You’ll get more than you expected when you buy a Scania. We’re not just selling a truck but an entire eco-system of services that deliver you greater uptime, fully transparent running costs and improved driver satisfaction. Haulaway’s Sales Manager Jake Hilbert has found the Scania Total Transport Solution gives his company a competitive edge. “The truck is now a part of the family,” he says.

The domestic and construction waste industry is becoming more sophisticated and regulated each year, forcing industry players to clean up their act.

However, Melbourne-based, family-owned-and-operated Haulaway has nothing to fear, being an industry leader in the adoption of new technology to cope with the myriad of changes affecting the growing waste management segment.

“We have found dealing with Scania, you’re not just buying a truck,” says Sales Manager Jake Hilbert.

“We have been impressed with the whole package from start-to-finish. It’s the (Scania) holistic approach. It’s no longer a piece of metal with an engine in the middle, it is a tool we use every day, as part of the business. The truck is a part of the family.”

“We have had very prompt attention from Scania. Account management is very good, from start-to-finish, and not just the purchase, but driver training, the repair and maintenance contract, the whole package.

“We like the Scanias because of the technology in them, the fuel burn, as well as safety systems for the drivers, and the ease of access to the cab,” Jake says.

The company has taken delivery of two New Truck Generation P 450 8x4 hooklifts, finished in the corporate colours of gloss black, with gold livery and the readily identifiable bright green crocodile, named Charlie.

“One of the biggest advantages of the new trucks is the fuel burn is so much better. We’re getting up to 3.0 km per litre and the truck has only done 8,000 km. That’s a massive difference from the 2.4 km/l we were getting from our older trucks we have now replaced. I called up our account manager at Scania, James Lang, and told him how happy I was with the fuel,” Jake says.

The New Truck Generation Scanias are on a five-year Repair & Maintenance contract because the work they do is for a contract Haulaway has negotiated with a customer for a five-year term, and the R&M contract gives Jake complete peace-of-mind.

“I didn’t want the ups and downs of (uncontrolled) maintenance costs. I just wanted to know that every month I would have the exact same cost.

“The insurance and fuel we can budget for, but maintenance you can’t budget for (without a contract), so if you break a gearbox, then that’s $25,000 you haven’t planned on spending,” he says.

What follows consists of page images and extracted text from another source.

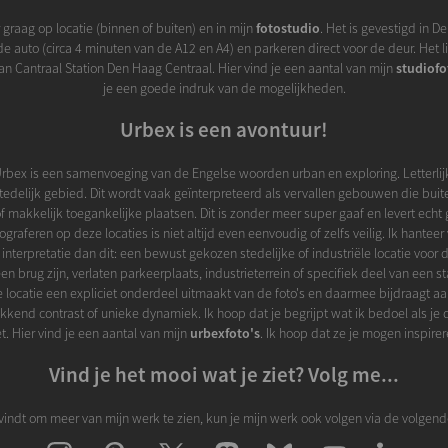
r graag op locatie (binnen of buiten) en in mijn
fotostudio
. Het is gevestigd in 
e auto (circa 4 minuten van de A12 en A4) en parkeren direct voor de deur. Het l
n Cantraal Station Den Haag Centraal. Hier vind je een aantal van mijn
studiofo
je een goede indruk van de mogelijkheden.
Urbex is een avontuur!
rbex is een samenvoeging van de Engelse woorden urban en exploring. Letterlijk
edelijk gebied. Dit wordt vaak geïnterpreteerd als vervallen gebouwen die buite
f makkelijk toegankelijke plaatsen. Dit is zonder meer super gaaf en levert echt 
ograferen op deze locaties is niet altijd even eenvoudig of zelfs veilig. Ik hanteer
interpretatie dan dit: een bewust gekozen stedelijke of industriële locatie voor 
en brug zijn, verlaten parkeerplaats, industrieterrein of specifiek deel van een sta
e locatie een expliciet onderdeel uitmaakt van de foto's en daarmee bijdraagt a
kkend contrast of unieke dynamiek. Ik hoop dat je begrijpt wat ik bedoel als je 
et. Hier vind je een aantal van mijn
urbexfoto's
. Ik hoop dat ze je mogen inspirer
Vind je het mooi wat je ziet? Volg me...
k vindt om meer van mijn werk te zien, kun je mijn werk ook volgen via de volgend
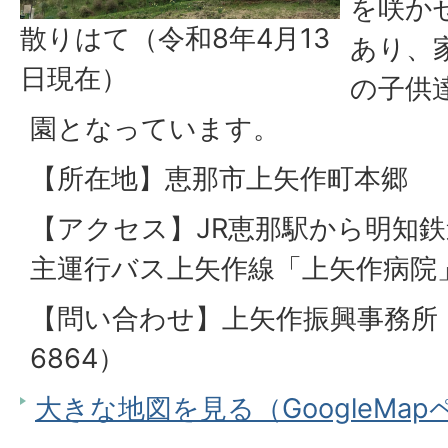
を咲か
散りはて（令和8年4月13
あり、
日現在）
の子供
園となっています。
【所在地】恵那市上矢作町本郷
【アクセス】JR恵那駅から明知
主運行バス上矢作線「上矢作病院」
【問い合わせ】上矢作振興事務所（電
6864）
大きな地図を見る（GoogleMa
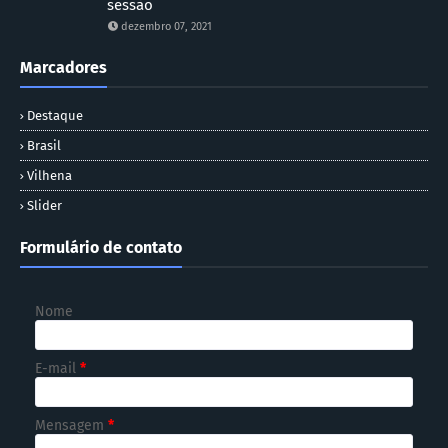
sessão
dezembro 07, 2021
Marcadores
Destaque
Brasil
Vilhena
Slider
Formulário de contato
Nome
E-mail
*
Mensagem
*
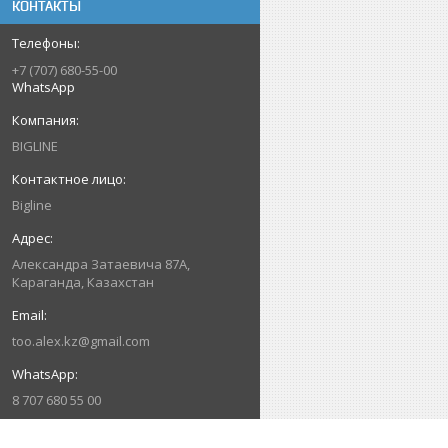
КОНТАКТЫ
+7 (707) 680-55-00
WhatsApp
BIGLINE
Bigline
Александра Затаевича 87А,
Караганда, Казахстан
too.alex.kz@gmail.com
8 707 680 55 00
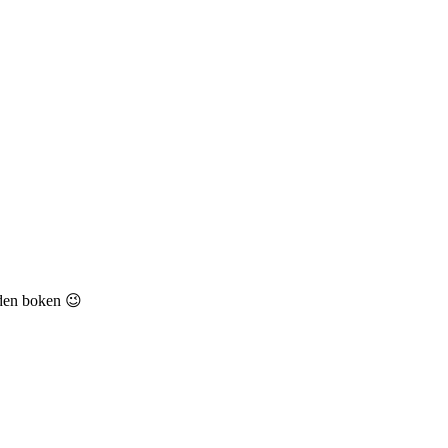
 den boken 😉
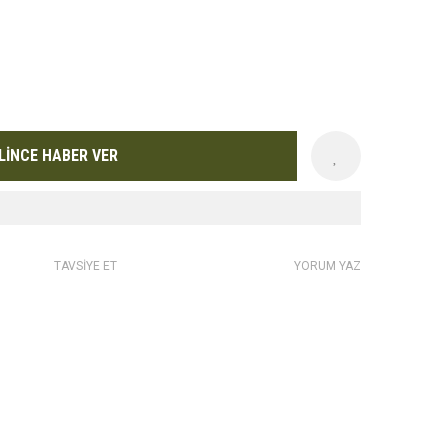
LİNCE HABER VER
TAVSİYE ET
YORUM YAZ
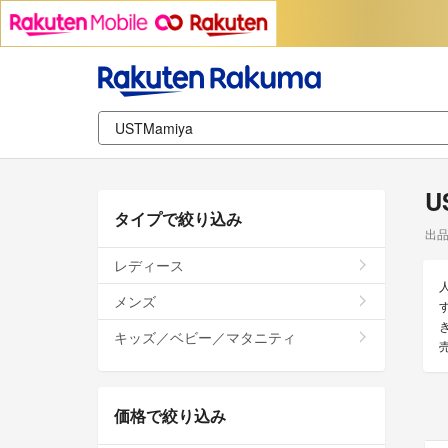
U
タイプで絞り込み
出
レディース
メンズ
す
キッズ／ベビー／マタニティ
価格で絞り込み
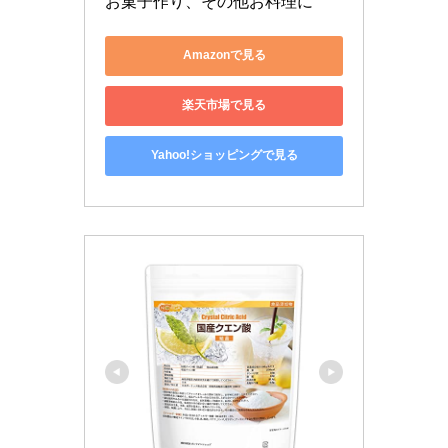
お菓子作り、その他お料理に
Amazonで見る
楽天市場で見る
Yahoo!ショッピングで見る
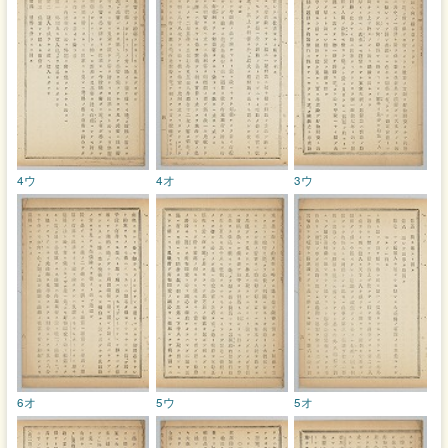
4ウ
4オ
3ウ
6オ
5ウ
5オ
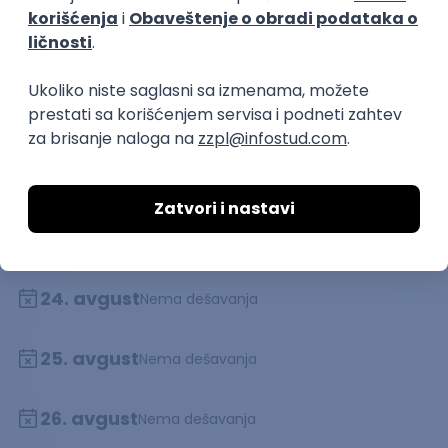
20. avgust
Nema dešavanja
21. avgust
Nema dešavanja
22. avgust
Nema dešavanja
23. avgust
Nema dešavanja
24. avgust
Nema dešavanja
25. avgust
Nema dešavanja
26. avgust
Nema dešavanja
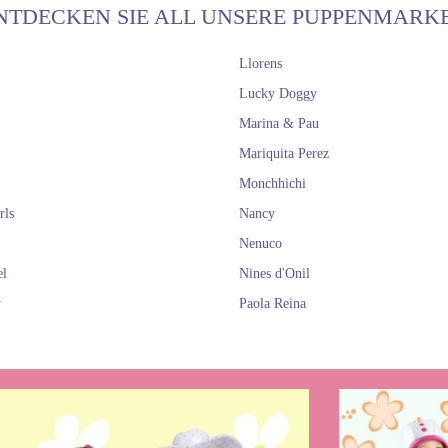
NTDECKEN SIE ALL UNSERE PUPPENMARK
Llorens
Lucky Doggy
Marina & Pau
Mariquita Perez
Monchhichi
rls
Nancy
Nenuco
el
Nines d'Onil
y
Paola Reina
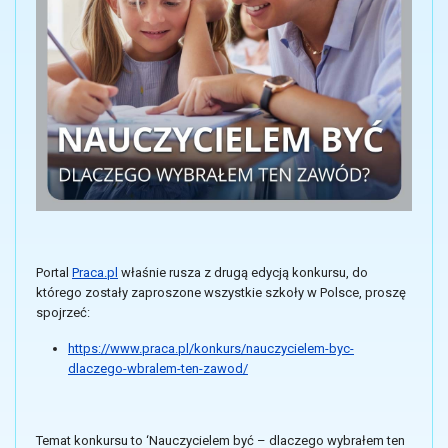
Portal
Praca.pl
właśnie rusza z drugą edycją konkursu, do
którego zostały zaproszone wszystkie szkoły w Polsce, proszę
spojrzeć:
https://www.praca.pl/konkurs/nauczycielem-byc-
dlaczego-wbralem-ten-zawod/
Temat konkursu to ‘Nauczycielem być – dlaczego wybrałem ten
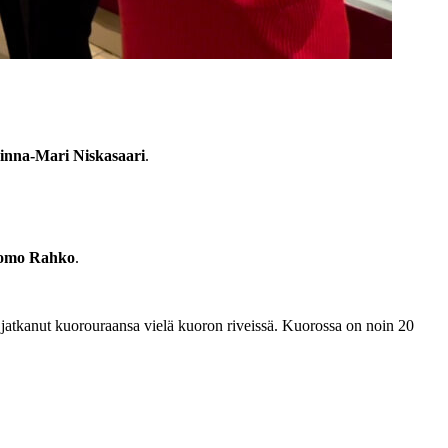
inna-Mari Niskasaari
.
omo Rahko
.
atkanut kuorouraansa vielä kuoron riveissä. Kuorossa on noin 20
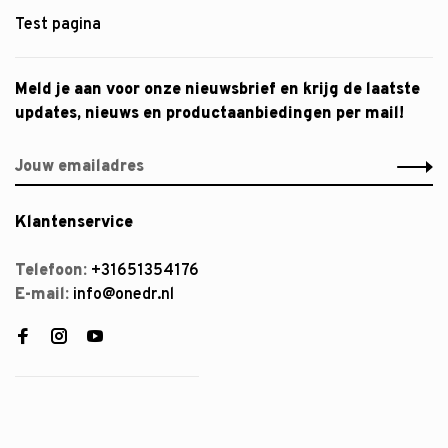
Test pagina
Meld je aan voor onze nieuwsbrief en krijg de laatste
updates, nieuws en productaanbiedingen per mail!
Klantenservice
Telefoon:
+31651354176
E-mail:
info@onedr.nl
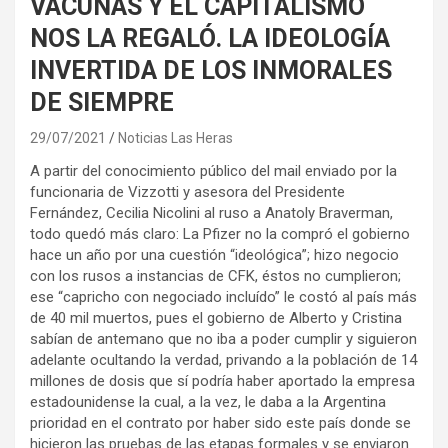
VACUNAS Y EL CAPITALISMO
NOS LA REGALÓ. LA IDEOLOGÍA
INVERTIDA DE LOS INMORALES
DE SIEMPRE
29/07/2021
Noticias Las Heras
A partir del conocimiento público del mail enviado por la
funcionaria de Vizzotti y asesora del Presidente
Fernández, Cecilia Nicolini al ruso a Anatoly Braverman,
todo quedó más claro: La Pfizer no la compró el gobierno
hace un año por una cuestión “ideológica”; hizo negocio
con los rusos a instancias de CFK, éstos no cumplieron;
ese “capricho con negociado incluído” le costó al país más
de 40 mil muertos, pues el gobierno de Alberto y Cristina
sabían de antemano que no iba a poder cumplir y siguieron
adelante ocultando la verdad, privando a la población de 14
millones de dosis que sí podría haber aportado la empresa
estadounidense la cual, a la vez, le daba a la Argentina
prioridad en el contrato por haber sido este país donde se
hicieron las pruebas de las etapas formales y se enviaron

“With the R&M contract, if something goes wrong it is up to Scania to deal with it. And another factor we really like is the uptime promise of MAX24, because these trucks are in use 20 hours a day, 5-6 days a week, so they have very limited downtime,” Jake says.

“We are monitoring fleets more and more now, which is why the technology in the Scania is so interesting. It is not something we have focussed on a lot in the past, but lately we are because we can see the efficiency advantages available to us from knowing where a truck is located, where it has been, exactly when it was there, and what its relative utilisation has been.

“Live reporting is another area where we feel we can gain an edge. With Scania we have full fleet use transparency, so all across our business we can monitor from the point of selling our service, through the vehicle activity and all the way to invoicing,” Jake says.

“The weigh scales on the Scania truck also help because it gives us a second set of data to back up the tip-off scales. Some customers need the second set of data for accreditation and compliance. Some clients may need this data to support statements they make in their stock market reports.

“Fuel burn data is also important, and we get a lot of this from Scania. Customers are keen to understand the carbon footprint we are leaving while undertaking work for them. Twelve months ago, no one was interested but requests for this data have been increasing, and I am sure that in the next year the provision of this type of information will become a bigger issue,” Jake says.